Или вот я обедаю в «Епархии» вместе с учениками. Ну и что, разве я причиняю им какой-то вред? Напротив. Тогда откуда же этот страх? Меня раскусили, разгадали! Директор все смотрит и смотрит на меня. Он снял свои черные очки, держит их в руке, и я вижу его глаза, его пристальный взгляд. Это он специально для меня говорит так громко. Это он меня предупреждает, мне грозит! Я весь взмок, точно пьяница, которого вырвало и от которого так несет блевотиной, что окружающих тоже начинает тошнить. От меня несет блевотиной страха. Вот он, мой удел… " И Жан Кальме, забыв о том, что он считается опытнейшим преподавателем латыни, что его любят ученики, что он верой и правдой служит гимназии, терзает и казнит себя, сидя в глубине зала, пока директор отвечает на вопросы собравшихся.

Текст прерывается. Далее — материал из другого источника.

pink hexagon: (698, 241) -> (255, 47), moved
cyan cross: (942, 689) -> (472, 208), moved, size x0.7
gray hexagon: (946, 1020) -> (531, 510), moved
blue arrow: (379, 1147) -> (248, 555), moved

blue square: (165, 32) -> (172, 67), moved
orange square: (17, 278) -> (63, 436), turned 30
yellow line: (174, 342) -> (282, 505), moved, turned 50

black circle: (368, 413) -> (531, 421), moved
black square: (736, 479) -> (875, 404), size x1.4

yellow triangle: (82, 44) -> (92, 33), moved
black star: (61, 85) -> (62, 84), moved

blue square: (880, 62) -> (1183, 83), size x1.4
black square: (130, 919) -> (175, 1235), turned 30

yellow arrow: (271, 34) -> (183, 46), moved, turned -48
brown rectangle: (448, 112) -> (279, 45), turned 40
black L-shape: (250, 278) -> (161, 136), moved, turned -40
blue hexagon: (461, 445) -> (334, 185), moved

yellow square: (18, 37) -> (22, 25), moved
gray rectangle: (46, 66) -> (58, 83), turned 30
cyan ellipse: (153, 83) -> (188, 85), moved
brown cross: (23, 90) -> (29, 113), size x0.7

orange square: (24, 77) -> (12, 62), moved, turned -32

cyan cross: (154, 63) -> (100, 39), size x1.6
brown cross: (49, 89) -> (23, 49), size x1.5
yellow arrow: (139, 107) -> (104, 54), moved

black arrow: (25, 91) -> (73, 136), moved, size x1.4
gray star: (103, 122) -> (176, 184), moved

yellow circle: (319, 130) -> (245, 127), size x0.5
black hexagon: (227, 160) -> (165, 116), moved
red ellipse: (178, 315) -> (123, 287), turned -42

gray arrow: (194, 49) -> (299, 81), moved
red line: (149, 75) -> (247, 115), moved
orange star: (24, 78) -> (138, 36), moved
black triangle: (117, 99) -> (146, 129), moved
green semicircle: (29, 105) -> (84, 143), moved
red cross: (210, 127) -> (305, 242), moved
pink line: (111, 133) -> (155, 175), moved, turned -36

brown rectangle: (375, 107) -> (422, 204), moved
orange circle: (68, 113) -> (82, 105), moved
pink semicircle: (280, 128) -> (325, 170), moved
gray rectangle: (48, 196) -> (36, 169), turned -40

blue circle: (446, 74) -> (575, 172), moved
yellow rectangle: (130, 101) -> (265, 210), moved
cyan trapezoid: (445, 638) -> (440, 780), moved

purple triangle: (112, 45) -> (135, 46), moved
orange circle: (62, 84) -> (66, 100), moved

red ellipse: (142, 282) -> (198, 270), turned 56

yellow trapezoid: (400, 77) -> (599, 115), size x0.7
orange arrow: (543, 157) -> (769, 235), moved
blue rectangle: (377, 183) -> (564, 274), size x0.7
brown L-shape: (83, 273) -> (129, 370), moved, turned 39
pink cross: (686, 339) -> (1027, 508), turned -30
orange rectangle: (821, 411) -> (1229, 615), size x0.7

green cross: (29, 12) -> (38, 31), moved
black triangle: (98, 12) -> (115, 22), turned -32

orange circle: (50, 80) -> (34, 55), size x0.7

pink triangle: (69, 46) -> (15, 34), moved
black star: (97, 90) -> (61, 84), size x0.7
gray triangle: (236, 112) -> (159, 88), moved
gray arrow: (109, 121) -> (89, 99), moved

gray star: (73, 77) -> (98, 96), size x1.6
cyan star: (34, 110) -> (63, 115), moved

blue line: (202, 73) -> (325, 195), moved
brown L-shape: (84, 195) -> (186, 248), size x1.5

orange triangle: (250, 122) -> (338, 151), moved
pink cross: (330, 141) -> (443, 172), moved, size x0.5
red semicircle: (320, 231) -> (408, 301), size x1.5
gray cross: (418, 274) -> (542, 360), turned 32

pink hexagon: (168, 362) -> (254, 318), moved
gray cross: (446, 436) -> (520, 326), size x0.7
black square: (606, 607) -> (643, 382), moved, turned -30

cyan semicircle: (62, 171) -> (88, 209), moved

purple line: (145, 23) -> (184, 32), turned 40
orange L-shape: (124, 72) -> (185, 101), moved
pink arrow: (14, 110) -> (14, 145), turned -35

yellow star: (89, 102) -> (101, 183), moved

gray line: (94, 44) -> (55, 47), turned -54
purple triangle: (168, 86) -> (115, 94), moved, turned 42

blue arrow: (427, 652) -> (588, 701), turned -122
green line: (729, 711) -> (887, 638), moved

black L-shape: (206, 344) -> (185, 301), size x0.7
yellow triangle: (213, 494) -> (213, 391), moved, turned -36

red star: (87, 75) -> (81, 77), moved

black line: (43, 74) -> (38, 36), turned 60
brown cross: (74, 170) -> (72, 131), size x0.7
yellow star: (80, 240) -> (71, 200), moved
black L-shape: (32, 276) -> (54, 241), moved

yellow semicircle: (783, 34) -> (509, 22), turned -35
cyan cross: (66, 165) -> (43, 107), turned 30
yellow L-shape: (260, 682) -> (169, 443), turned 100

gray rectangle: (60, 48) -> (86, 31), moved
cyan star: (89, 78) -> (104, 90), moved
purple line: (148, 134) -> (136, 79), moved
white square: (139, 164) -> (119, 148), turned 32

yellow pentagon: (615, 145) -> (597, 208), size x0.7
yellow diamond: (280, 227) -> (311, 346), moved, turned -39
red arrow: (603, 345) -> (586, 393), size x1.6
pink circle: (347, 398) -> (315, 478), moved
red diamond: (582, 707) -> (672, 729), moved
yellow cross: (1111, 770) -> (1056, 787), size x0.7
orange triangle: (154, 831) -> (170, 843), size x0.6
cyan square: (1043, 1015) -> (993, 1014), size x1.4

Теперь берет слово великий латинист Сильвен Готье. Сухопарый господин с седыми усами ожесточенно излагает аудитории свои доводы. Вот уж этот не уступит никому! Жан Кальме учился у него, будучи в коллеже, ему хорошо знаком нрав этого сурового и неподкупного старого римлянина. Стоит Сильвену бросить взгляд на Жана Кальме, как тот испуганно съеживается, точно он и сейчас сидит в младшем классе за партой, подвергаясь бесконечным допросам по поводу Вергилия или Цицерона. Следом выступил Верре, сказавший всего несколько слов, притом весьма бессвязно. За ним маленький Баймберг, математик; напористый, даже агрессивный, с крутыми завитками над высоким лбом, он разразился резкой критической речью, произнесенной с пылом истинного трибуна. Красавец эллинист Уллигер спокойно и невозмутимо проанализировал ситуацию. Дамы влюбленно взирали на его серебристые виски. Наконец, слово взял Жакку; когда он поднялся с места в своем канареечном жилете и оранжевом пиджаке и начал выступление, грозно сверкая очками, уверенным, непререкаемым тоном, присутствующие сразу вообразили его в роли нового директора. Жан Кальме восхищался им — и молчал. Все проголосовали — раз, другой. Шарль Авене, идальго с аристократическими манерами и длинной шеей изысканного писателя, встал и объявил, что ровно ничего не понимает в происходящем. Жан Кальме невольно ухмыльнулся, но так и не осмелился раскрыть рот. У него болела голова; он сидел в последнем ряду просторного актового зала, весь в испарине, терзаясь вопросом: отчего он так не похож на всех этих честных праведников.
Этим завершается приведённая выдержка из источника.